Start of Block

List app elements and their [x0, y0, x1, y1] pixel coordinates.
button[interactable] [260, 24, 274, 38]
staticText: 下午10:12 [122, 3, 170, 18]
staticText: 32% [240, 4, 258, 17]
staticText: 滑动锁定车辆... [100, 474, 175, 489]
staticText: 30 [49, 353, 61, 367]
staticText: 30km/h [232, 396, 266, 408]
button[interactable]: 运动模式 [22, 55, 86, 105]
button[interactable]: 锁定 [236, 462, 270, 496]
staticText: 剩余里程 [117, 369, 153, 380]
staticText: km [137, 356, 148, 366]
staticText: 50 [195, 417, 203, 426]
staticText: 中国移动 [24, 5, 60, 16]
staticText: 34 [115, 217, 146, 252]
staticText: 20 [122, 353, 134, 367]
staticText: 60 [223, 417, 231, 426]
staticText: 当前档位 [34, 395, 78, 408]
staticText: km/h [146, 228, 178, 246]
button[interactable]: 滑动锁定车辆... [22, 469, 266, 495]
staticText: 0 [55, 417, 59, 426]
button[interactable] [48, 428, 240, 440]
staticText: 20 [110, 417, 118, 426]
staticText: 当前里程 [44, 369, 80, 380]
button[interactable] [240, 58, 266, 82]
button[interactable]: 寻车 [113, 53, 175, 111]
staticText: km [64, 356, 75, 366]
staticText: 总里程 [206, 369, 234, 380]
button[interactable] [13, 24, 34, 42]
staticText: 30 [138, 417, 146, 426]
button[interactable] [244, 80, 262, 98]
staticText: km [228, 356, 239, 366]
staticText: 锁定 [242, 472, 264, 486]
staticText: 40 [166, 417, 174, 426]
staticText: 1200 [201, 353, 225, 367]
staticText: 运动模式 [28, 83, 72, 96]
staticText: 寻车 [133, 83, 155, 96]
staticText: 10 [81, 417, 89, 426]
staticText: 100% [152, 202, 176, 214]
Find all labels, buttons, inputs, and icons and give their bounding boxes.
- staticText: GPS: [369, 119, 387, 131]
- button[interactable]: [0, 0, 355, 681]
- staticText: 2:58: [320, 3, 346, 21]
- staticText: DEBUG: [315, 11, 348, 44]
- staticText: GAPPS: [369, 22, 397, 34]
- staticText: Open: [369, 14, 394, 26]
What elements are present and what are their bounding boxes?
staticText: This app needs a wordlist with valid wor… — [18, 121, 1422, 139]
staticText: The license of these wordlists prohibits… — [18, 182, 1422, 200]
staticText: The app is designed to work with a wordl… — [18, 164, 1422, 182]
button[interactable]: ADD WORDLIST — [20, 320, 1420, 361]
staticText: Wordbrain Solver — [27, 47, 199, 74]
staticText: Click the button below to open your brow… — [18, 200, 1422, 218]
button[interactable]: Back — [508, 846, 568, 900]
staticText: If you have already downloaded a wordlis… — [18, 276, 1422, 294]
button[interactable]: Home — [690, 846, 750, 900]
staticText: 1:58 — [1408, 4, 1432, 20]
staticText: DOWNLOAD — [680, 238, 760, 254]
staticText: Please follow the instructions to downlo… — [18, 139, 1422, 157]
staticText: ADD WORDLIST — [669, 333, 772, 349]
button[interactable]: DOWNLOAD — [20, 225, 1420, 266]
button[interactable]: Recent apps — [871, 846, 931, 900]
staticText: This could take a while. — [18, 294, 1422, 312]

End of Block

• Exercise objective: All of the records must be repeated exactly.

• Output for this exercise:
List app elements and their [x0, y0, x1, y1] pixel coordinates.
button[interactable] [260, 24, 274, 38]
staticText: 下午10:12 [122, 3, 170, 18]
staticText: 32% [240, 4, 258, 17]
staticText: 滑动锁定车辆... [100, 474, 175, 489]
staticText: 30 [49, 353, 61, 367]
staticText: 30km/h [232, 396, 266, 408]
button[interactable]: 运动模式 [22, 55, 86, 105]
button[interactable]: 锁定 [236, 462, 270, 496]
staticText: 剩余里程 [117, 369, 153, 380]
staticText: km [137, 356, 148, 366]
staticText: 50 [195, 417, 203, 426]
staticText: 中国移动 [24, 5, 60, 16]
staticText: 34 [115, 217, 146, 252]
staticText: 20 [122, 353, 134, 367]
staticText: 60 [223, 417, 231, 426]
staticText: 当前档位 [34, 395, 78, 408]
staticText: km/h [146, 228, 178, 246]
button[interactable]: 滑动锁定车辆... [22, 469, 266, 495]
staticText: 0 [55, 417, 59, 426]
button[interactable] [48, 428, 240, 440]
staticText: 20 [110, 417, 118, 426]
staticText: 当前里程 [44, 369, 80, 380]
button[interactable] [240, 58, 266, 82]
button[interactable]: 寻车 [113, 53, 175, 111]
staticText: km [64, 356, 75, 366]
staticText: 总里程 [206, 369, 234, 380]
button[interactable] [13, 24, 34, 42]
staticText: 30 [138, 417, 146, 426]
button[interactable] [244, 80, 262, 98]
staticText: km [228, 356, 239, 366]
staticText: 锁定 [242, 472, 264, 486]
staticText: 40 [166, 417, 174, 426]
staticText: 1200 [201, 353, 225, 367]
staticText: 运动模式 [28, 83, 72, 96]
staticText: 寻车 [133, 83, 155, 96]
staticText: 10 [81, 417, 89, 426]
staticText: 100% [152, 202, 176, 214]
Find all labels, buttons, inputs, and icons and give their bounding boxes.
- staticText: GPS: [369, 119, 387, 131]
- button[interactable]: [0, 0, 355, 681]
- staticText: 2:58: [320, 3, 346, 21]
- staticText: DEBUG: [315, 11, 348, 44]
- staticText: GAPPS: [369, 22, 397, 34]
- staticText: Open: [369, 14, 394, 26]
What elements are present and what are their bounding boxes?
staticText: This app needs a wordlist with valid wor… — [18, 121, 1422, 139]
staticText: The license of these wordlists prohibits… — [18, 182, 1422, 200]
staticText: The app is designed to work with a wordl… — [18, 164, 1422, 182]
button[interactable]: ADD WORDLIST — [20, 320, 1420, 361]
staticText: Wordbrain Solver — [27, 47, 199, 74]
staticText: Click the button below to open your brow… — [18, 200, 1422, 218]
button[interactable]: Back — [508, 846, 568, 900]
staticText: If you have already downloaded a wordlis… — [18, 276, 1422, 294]
button[interactable]: Home — [690, 846, 750, 900]
staticText: 1:58 — [1408, 4, 1432, 20]
staticText: DOWNLOAD — [680, 238, 760, 254]
staticText: Please follow the instructions to downlo… — [18, 139, 1422, 157]
staticText: ADD WORDLIST — [669, 333, 772, 349]
button[interactable]: DOWNLOAD — [20, 225, 1420, 266]
button[interactable]: Recent apps — [871, 846, 931, 900]
staticText: This could take a while. — [18, 294, 1422, 312]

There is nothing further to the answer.